Outliers are extreme data points which follow different patterns to the rest of the data; they have been defined as “data points which deviate so much from the other observations that they arouse suspicions that they were generated by a different mechanism” (Hawkins, 1980).
Is it dishonest to remove these outliers from our data? My initial reaction was to stay yes, of course it is wrong to remove outliers, they are part of the data set so their presence must have a purpose! Therefore removing these data points and going on to prove your hypothesis would be dishonest because in the absence of the outliers, the results presented aren’t your actual results. However I now believe outliers caused by anything but chance must be removed from the data set.
Some believe outliers shouldn’t be removed from the data set because as researchers we shouldn’t pick and choose which data points are include in results just because they don’t appear to fit with the rest of the results. In support of this, research has found that when humans have a strong belief about something, we subconsciously seek out belief consistent information and discard information contradicting our beliefs (Festinger, 1957). This is likely to affect our decision to remove outliers; if a researcher has a strong belief in their hypothesis (which is most likely) they may subconsciously remove data that disagrees with their hypothesis because they see them as outliers. In this case, removing outliers would be for the researcher’s personal gain i.e. a false significant result and a published research paper rather trying to finding a true significant result.
There are a number of causes of outliers including pure chance, samples are drawn at random therefore there is bound to be some extreme cases. Another cause of outliers is measurement errors including instrument failure or sampling errors e.g. a sample that is misrepresentative of the population. In my opinion, the most common cause of outliers is participant error, for example missed trials, lack of understanding or lack of concentration; these participant errors could unfairly manipulate the mean and affect our statistics.
The presence of just one outlier in a data set can cause an array of unnecessary problems including skewed data, inflated/deflated means, distorted range and type one and type two errors. Another major reason why outliers need to be removed from data is because they alter our ability to interpret statistical tests. A great majority of statistical tests, such as t-tests, assume a normal distribution therefore if an outlier causes the distribution to become skewed, results of the data may look significant when they are in fact not. In this case it would be dishonest to keep outliers in the data set because conclusions from the data set would in fact be incorrect.
However, set when performing statistical tests outliers don’t always have to be removed from a data set in order to remove their negative effects. Non-parametric tests can be used to analyse data including outliers because they do not assume a normal distribution therefore results will be unaffected by the presence of outliers. Equally, if an average of the data set is needed we can compute the median instead of the mean because outliers have a lesser effect on this.
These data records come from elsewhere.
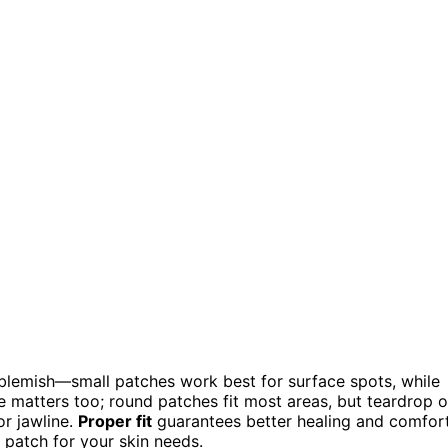
blemish—small patches work best for surface spots, while
e matters too; round patches fit most areas, but teardrop o
or jawline.
Proper fit
guarantees better healing and comfort
 patch for your skin needs.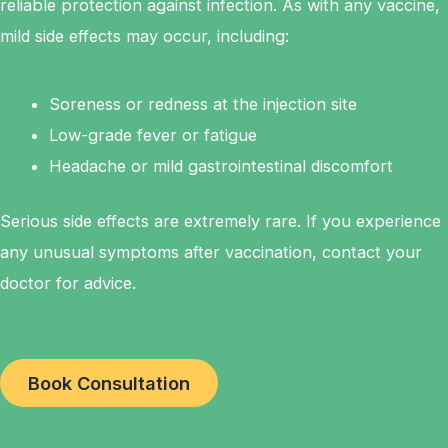
reliable protection against infection. As with any vaccine,
mild side effects may occur, including:
Soreness or redness at the injection site
Low-grade fever or fatigue
Headache or mild gastrointestinal discomfort
Serious side effects are extremely rare. If you experience
any unusual symptoms after vaccination, contact your
doctor for advice.
Book Consultation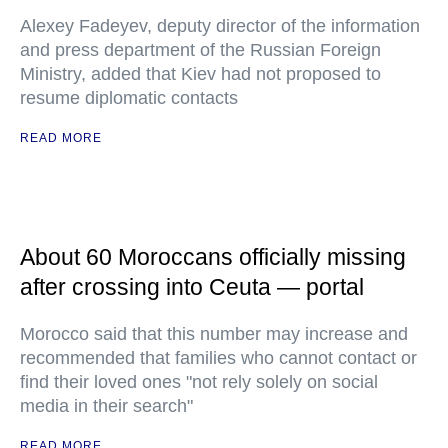
Alexey Fadeyev, deputy director of the information
and press department of the Russian Foreign
Ministry, added that Kiev had not proposed to
resume diplomatic contacts
READ MORE
About 60 Moroccans officially missing
after crossing into Ceuta — portal
Morocco said that this number may increase and
recommended that families who cannot contact or
find their loved ones "not rely solely on social
media in their search"
READ MORE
In conclusion, the researchers must use their discretion when deciding whether to remove outliers from their data. In my opinion the removal of outliers from data isn’t dishonest; outliers which are caused by anything but chance should be removed from the data set. However, because the removal of outliers is a subjective process, researchers should discuss the anomaly in the discussion section of their research project and justify why they have removed the outlier(s). This will prevent data being removed without just cause e.g. to enable researchers to prove their hypothesis.
- Hawkins, D.M. (1980). Identification of outliers. London: Chapman and Hall.
- Festinger,L. (1957). A theory of cognitive dissonance. Stanford, CA: Stanford University Press.